On Vienna Convention on the Law of Treaties, article 27 states that a party may not use the provisions of its national law as excuse for its failure to perform a treaty. Article 46 permits a state to argue that its consent to a treaty was cancel at the time was a violation of internal law. In LaGrand case the International Court of Justice consider the consequences if the US failure to give timely notification to two German nationals of their right of protection under Article 36 of the Vienna Convention. In this case the court held that an apology for any future violation of Article 36 would be enough.

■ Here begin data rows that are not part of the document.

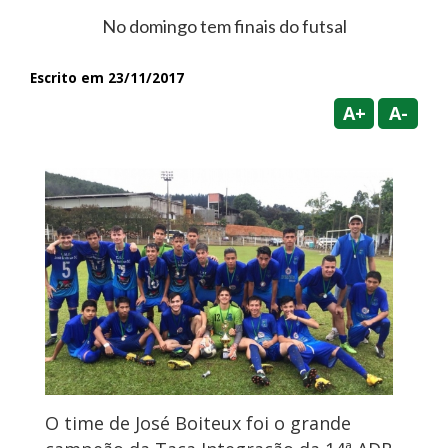
No domingo tem finais do futsal
Escrito em 23/11/2017
A+
A-
O time de José Boiteux foi o grande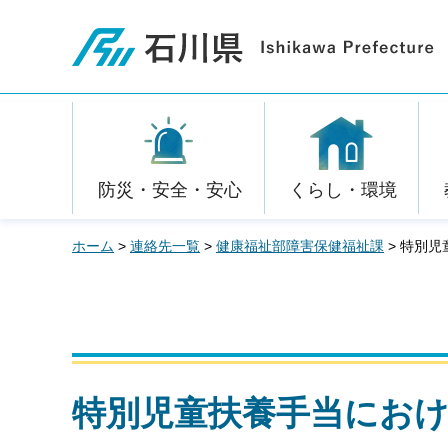
石川県
防災・安全・安心
くらし・環境
ホーム
>
連絡先一覧
>
健康福祉部障害保健福祉課
> 特別
特別児童扶養手当にお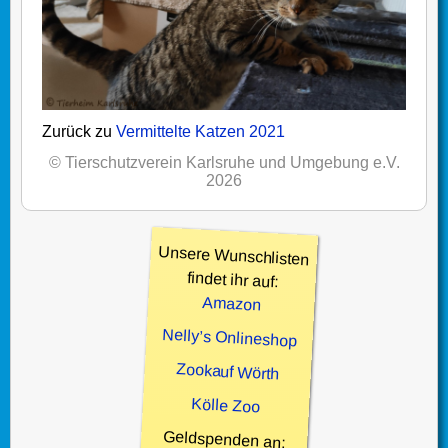
Zurück zu
Vermittelte Katzen 2021
© Tierschutzverein Karlsruhe und Umgebung e.V.
2026
Unsere Wunschlisten
findet ihr auf:
Amazon
Nelly’s Onlineshop
Zookauf Wörth
Kölle Zoo
Geldspenden an: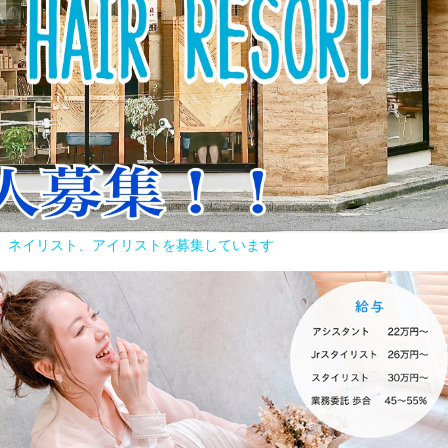
容師、ネイリスト、アイリストを募集しています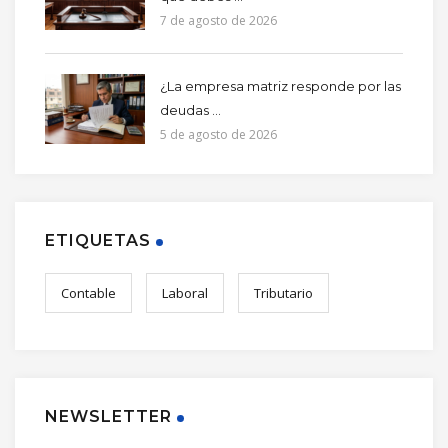
7 de agosto de 2026
¿La empresa matriz responde por las
deudas ...
5 de agosto de 2026
ETIQUETAS
Contable
Laboral
Tributario
NEWSLETTER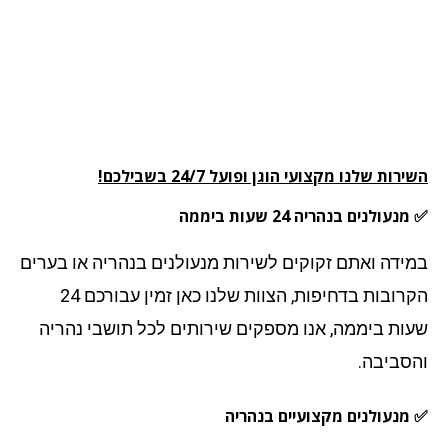
רות שלנו מקצועי הוגן ופועל 24/7 בשבילכם!
עולנים בנהריה 24 שעות ביממה
ידה ואתם זקוקים לשירות מנעולנים בנהריה או בערים
הקרובות בדחיפות, הצוות שלנו כאן זמין עבורכם 24
ות ביממה, אנו מספקים שירותים לכל תושבי נהריה
סביבה.
מנעולנים מקצועיים בנהריה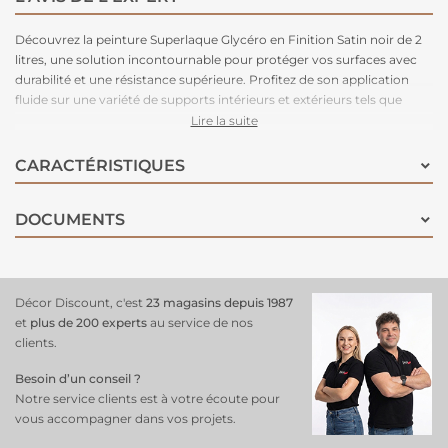
Découvrez la peinture Superlaque Glycéro en Finition Satin noir de 2
litres, une solution incontournable pour protéger vos surfaces avec
durabilité et une résistance supérieure. Profitez de son application
fluide sur une variété de supports intérieurs et extérieurs tels que
plinthes, boiseries, radiateurs, portes... Cette formule de qualité offre
Lire la suite
un tendu exceptionnel, une finition satinée élégante et une longévité
remarquable, garantissant une protection durable tout en
CARACTÉRISTIQUES
embellissant vos espaces avec style et précision.
DOCUMENTS
Décor Discount, c'est
23 magasins depuis 1987
et
plus de 200 experts
au service de nos
clients.
Besoin d’un conseil ?
Notre service clients est à votre écoute pour
vous accompagner dans vos projets.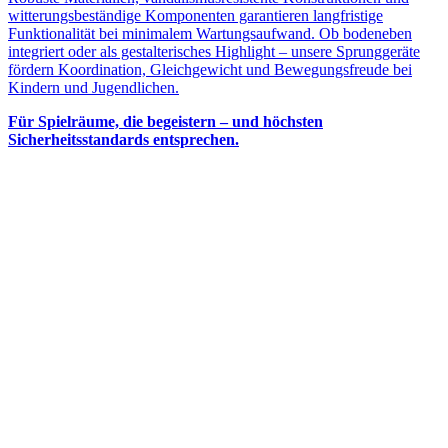
witterungsbeständige Komponenten garantieren langfristige
Funktionalität bei minimalem Wartungsaufwand. Ob bodeneben
integriert oder als gestalterisches Highlight – unsere Sprunggeräte
fördern Koordination, Gleichgewicht und Bewegungsfreude bei
Kindern und Jugendlichen.
Für Spielräume, die begeistern – und höchsten
Sicherheitsstandards entsprechen.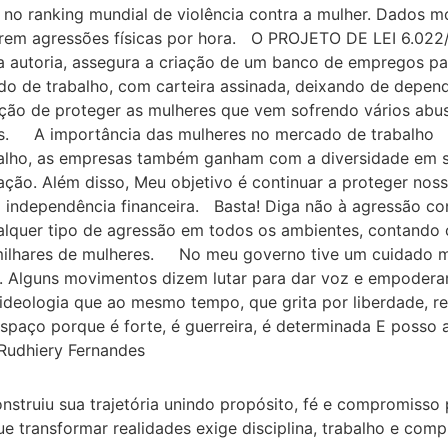
r no ranking mundial de violência contra a mulher. Dados 
ofrem agressões físicas por hora. O PROJETO DE LEI 6.
ha autoria, assegura a criação de um banco de empregos pa
o de trabalho, com carteira assinada, deixando de depend
tenção de proteger as mulheres que vem sofrendo vários ab
eiras. A importância das mulheres no mercado de trabal
alho, as empresas também ganham com a diversidade em s
ão. Além disso, Meu objetivo é continuar a proteger nossa
 independência financeira. Basta! Diga não à agressão 
ualquer tipo de agressão em todos os ambientes, contando co
milhares de mulheres. No meu governo tive um cuidado mu
s. Alguns movimentos dizem lutar para dar voz e empoder
ideologia que ao mesmo tempo, que grita por liberdade,
spaço porque é forte, é guerreira, é determinada E posso a
Rudhiery Fernandes
nstruiu sua trajetória unindo propósito, fé e compromisso
e transformar realidades exige disciplina, trabalho e co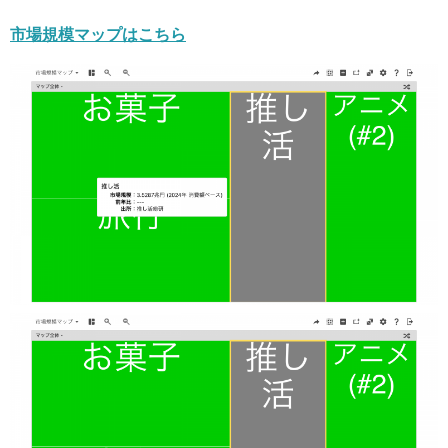
市場規模マップはこちら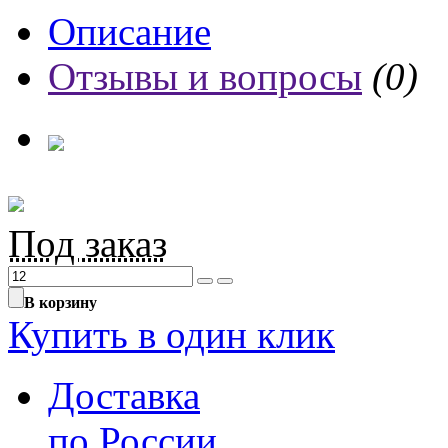
Описание
Отзывы и вопросы
(0)
Под заказ
В корзину
Купить в один клик
Доставка
по России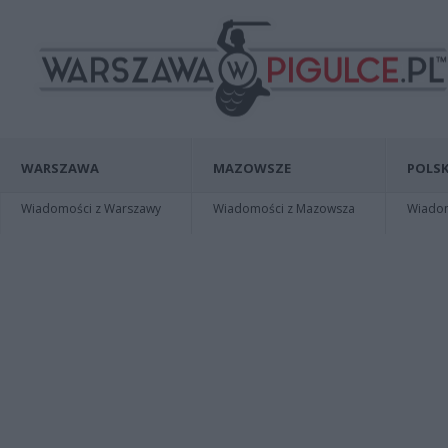
WARSZAWA
MAZOWSZE
POLSK
Wiadomości z Warszawy
Wiadomości z Mazowsza
Wiadomo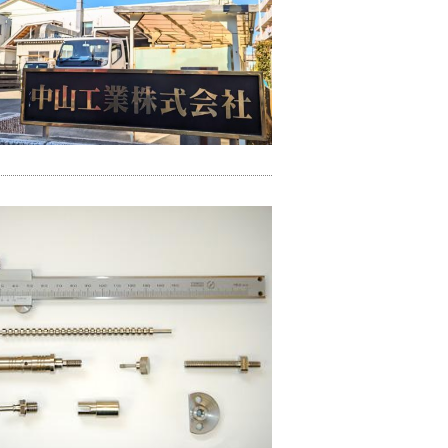
研削
研磨
穴あけ加工・タップ加工
表面処理
その他表面加工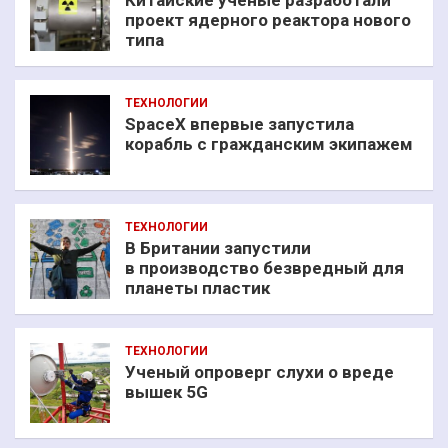
Китайские ученые разработали
проект ядерного реактора нового
типа
ТЕХНОЛОГИИ
SpaceX впервые запустила
корабль с гражданским экипажем
ТЕХНОЛОГИИ
В Британии запустили
в производство безвредный для
планеты пластик
ТЕХНОЛОГИИ
Ученый опроверг слухи о вреде
вышек 5G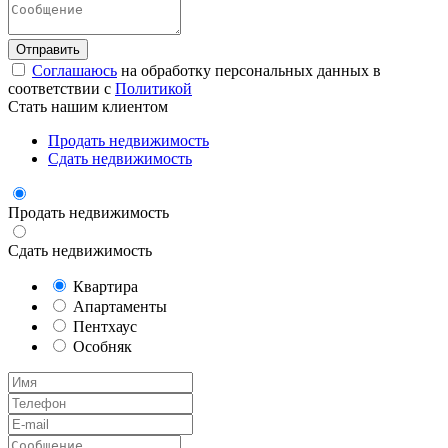
Соглашаюсь
на обработку персональных данных в
соответствии с
Политикой
Стать нашим клиентом
Продать недвижимость
Сдать недвижимость
Продать недвижимость
Сдать недвижимость
Квартира
Апартаменты
Пентхаус
Особняк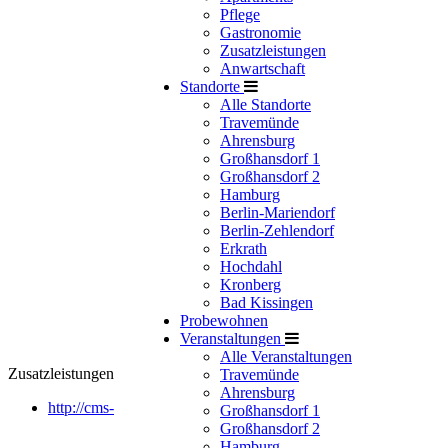
Pflege
Gastronomie
Zusatzleistungen
Anwartschaft
Standorte
Alle Standorte
Travemünde
Ahrensburg
Großhansdorf 1
Großhansdorf 2
Hamburg
Berlin-Mariendorf
Berlin-Zehlendorf
Erkrath
Hochdahl
Kronberg
Bad Kissingen
Probewohnen
Veranstaltungen
Alle Veranstaltungen
Zusatzleistungen
Travemünde
Ahrensburg
http://cms-
Großhansdorf 1
Großhansdorf 2
Hamburg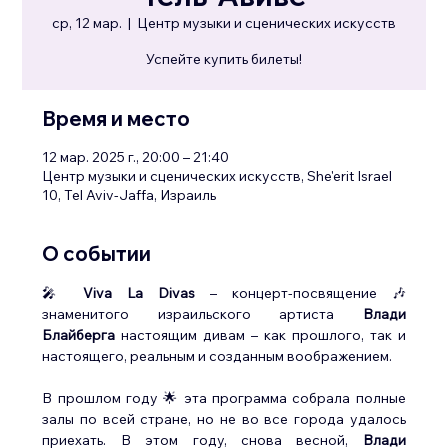
ср, 12 мар.
  |  
Центр музыки и сценических искусств
Успейте купить билеты!
Время и место
12 мар. 2025 г., 20:00 – 21:40
Центр музыки и сценических искусств, She'erit Israel
10, Tel Aviv-Jaffa, Израиль
О событии
🎤 
Viva La Divas
 – концерт-посвящение 🎶 
знаменитого израильского артиста 
Влади 
Блайберга
 настоящим дивам – как прошлого, так и 
настоящего, реальным и созданным воображением.
В прошлом году 🌟 эта программа собрала полные 
залы по всей стране, но не во все города удалось 
приехать. В этом году, снова весной, 
Влади 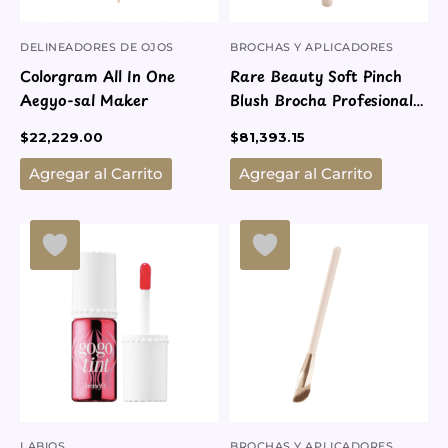
pueden
elegir
DELINEADORES DE OJOS
BROCHAS Y APLICADORES
en
Colorgram All In One
Rare Beauty Soft Pinch
la
Aegyo-sal Maker
Blush Brocha Profesional
página
Para Rubores
de
$
22,229.00
$
81,393.15
producto
Agregar al Carrito
Agregar al Carrito
Rango
Este
de
producto
precios:
desde
tiene
$80,950.45
múltiples
hasta
variantes.
$93,000.00
Las
opciones
se
pueden
elegir
LABIOS
BROCHAS Y APLICADORES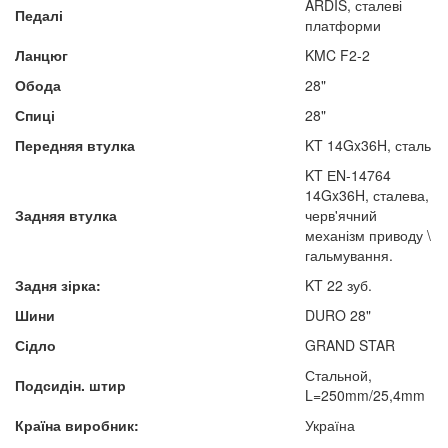
ARDIS, сталеві
Педалі
платформи
Ланцюг
KMC F2-2
Обода
28"
Спиці
28"
Передняя втулка
KT 14Gx36H, сталь
KT ЕN-14764
14Gx36H, сталева,
Задняя втулка
черв'ячний
механізм приводу \
гальмування.
Задня зірка:
KT 22 зуб.
Шини
DURO 28"
Сідло
GRAND STAR
Стальной,
Подсидін. штир
L=250mm/25,4mm
Країна виробник:
Україна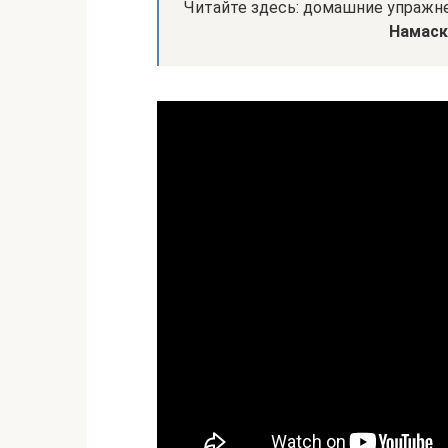
Читайте здесь: домашние упражне
Намаск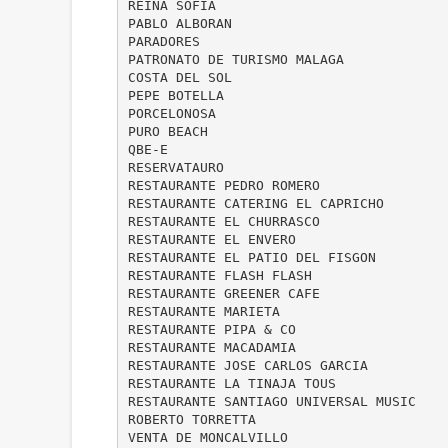
REINA SOFIA
PABLO ALBORAN
PARADORES
PATRONATO DE TURISMO MALAGA
COSTA DEL SOL
PEPE BOTELLA
PORCELONOSA
PURO BEACH
QBE-E
RESERVATAURO
RESTAURANTE PEDRO ROMERO
RESTAURANTE CATERING EL CAPRICHO
RESTAURANTE EL CHURRASCO
RESTAURANTE EL ENVERO
RESTAURANTE EL PATIO DEL FISGON
RESTAURANTE FLASH FLASH
RESTAURANTE GREENER CAFE
RESTAURANTE MARIETA
RESTAURANTE PIPA & CO
RESTAURANTE MACADAMIA
RESTAURANTE JOSE CARLOS GARCIA
RESTAURANTE LA TINAJA TOUS
RESTAURANTE SANTIAGO UNIVERSAL MUSIC
ROBERTO TORRETTA
VENTA DE MONCALVILLO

1All national legal systems accept customary international law as a part of National Law. In 1999 the Appeal Court of Scots held that a rule of customary international law is a rule of Scots law. Lord Denning in the case of Trendex Ltd stated that when international law changed the English court has to apply the new rules of international law.
National courts do not only have to decide whether to apply a rule of international law but also to determine the meaning and the effect of the international rule in the domestic law. In R v Jones concerning a preventing crime and although a crime of aggression existed in international law, this crime did not follow that ‘’aggression’’ was an offence in domestic law.
The question, if international law applies directly to national law was clarified by European Court of Justice. In the case of US V Alvarez in 1992, a national of Mexico, was abducted in an operation for which US DEA was responsible. Supreme Court accepted that the abduction violated international law principles.
On 2008 the United States Supreme Court concluded for the case of Medellin v. Texas, the case which is discussed and analyzed below.
2Medellin V Texas facts:
Jose Medellin, a Mexican national, was convicted and sentenced to death for participating in the gang rape and murder of two teenage girls in Houston. Medellin raised a post-conviction challenge arguing that the state had violated his rights under the Vienna Convention, a treaty to which the United States is a party. Article 36 of the Vienna Convention gives any foreign national detained for a crime the right to his consulate. After his petition was ultimately dismissed by the Supreme Court, Medellin’s case returned to the Texas Court of Criminal Appeals. Medellin’s argument rested in part on a ruling of the International Court of Justice holding that the U.S. had violated the Vienna Convention rights of 51 Mexican nationals and that their convictions must be reconsidered. Medellin argued that the Vienna Convention granted him an individual right that state courts must respect, a possibility left open by the Supreme Court’s 2006 decision in Sanchez-Llamas v. Oregon. Medellin also cited a memorandum from the President of the United States that instructed state courts to comply with the ICJ’s rulings by rehearing the cases. Medellin argued that the Constitution gives the President broad power to ensure that treaties are enforced, and that this power extends to the treatment of treaties in state court proceedings.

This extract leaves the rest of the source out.